Preparata Franco P
Computer Science Department, Brown University, 115 Waterman Street, Providence, RI 02912-1910, USA.
IEEE/ACM Trans Comput Biol Bioinform. 2004 Jan-Mar;1(1):46-52. doi: 10.1109/TCBB.2004.12.
All published approaches to DNA sequencing by hybridization (SBH) consist of the biochemical acquisition of the spectrum of a target sequence (the set of its subsequences conforming to a given probing pattern) followed by the algorithmic reconstruction of the sequence from its spectrum. In the "standard" or "uniform" approach, the probing pattern is a string of length L and the length of reliably reconstructible sequences is known to be mlen = O(2(L)). For a fixed microarray area, higher sequencing performance can be achieved by inserting nonprobing gaps ("wild-cards") in the probing pattern. The reconstruction, however, must cope with the emergence of fooling probes due to the gaps and algorithmic failure occurs when the spectrum becomes too densely populated, although we can achieve mcomp = 0(4(L)). Despite the combinatorial success of gapped probing, all current approaches are based on a biochemically unrealistic spectrum-acquisition model (digital-spectrum). The reality of hybridization is much more complex. Departing from the conventional model, in this paper, we propose an alternative, called the analog-spectrum model, which more closely reflects the biochemical process. This novel modeling reestablishes probe length as the performance-governing factor, adopting "semidegenerate bases" as suitable emulators of currently inadequate universal bases. One important conclusion is that accurate biochemical measurements are pivotal to the success of SBH. The theoretical proposal presented in this paper should be a convincing stimulus for the needed biotechnological work.

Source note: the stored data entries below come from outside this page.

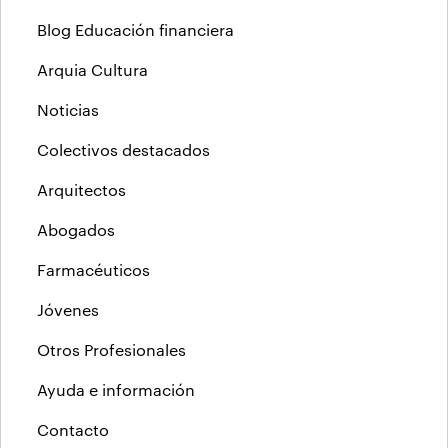
Blog Educación financiera
Arquia Cultura
Noticias
Colectivos destacados
Arquitectos
Abogados
Farmacéuticos
Jóvenes
Otros Profesionales
Ayuda e información
Contacto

所有已发表的基于杂交的DNA测序方法(SBH)都包括对目标序列谱(符合给定探测模式的子序列集)进行生化获取,然后从其谱中通过算法重建序列。在“标准”或“统一”方法中,探测模式是长度为L的字符串,已知可靠可重建序列的长度为mlen = O(2(L))。对于固定的微阵列面积,通过在探测模式中插入非探测间隙(“通配符”)可以实现更高的测序性能。然而,由于间隙的存在,重建必须应对欺骗性探针的出现,并且当谱变得过于密集时会发生算法失败,尽管我们可以实现mcomp = 0(4(L))。尽管有间隙探测在组合方面取得了成功,但所有当前方法都基于一种生化上不现实的谱获取模型(数字谱)。杂交的实际情况要复杂得多。本文背离传统模型,提出了一种替代方案,称为模拟谱模型,它更紧密地反映了生化过程。这种新颖的建模将探针长度重新确立为性能控制因素,采用“半简并碱基”作为当前不足的通用碱基的合适模拟物。一个重要结论是,准确的生化测量对于SBH的成功至关重要。本文提出的理论建议应该会对所需的生物技术工作起到令人信服的推动作用。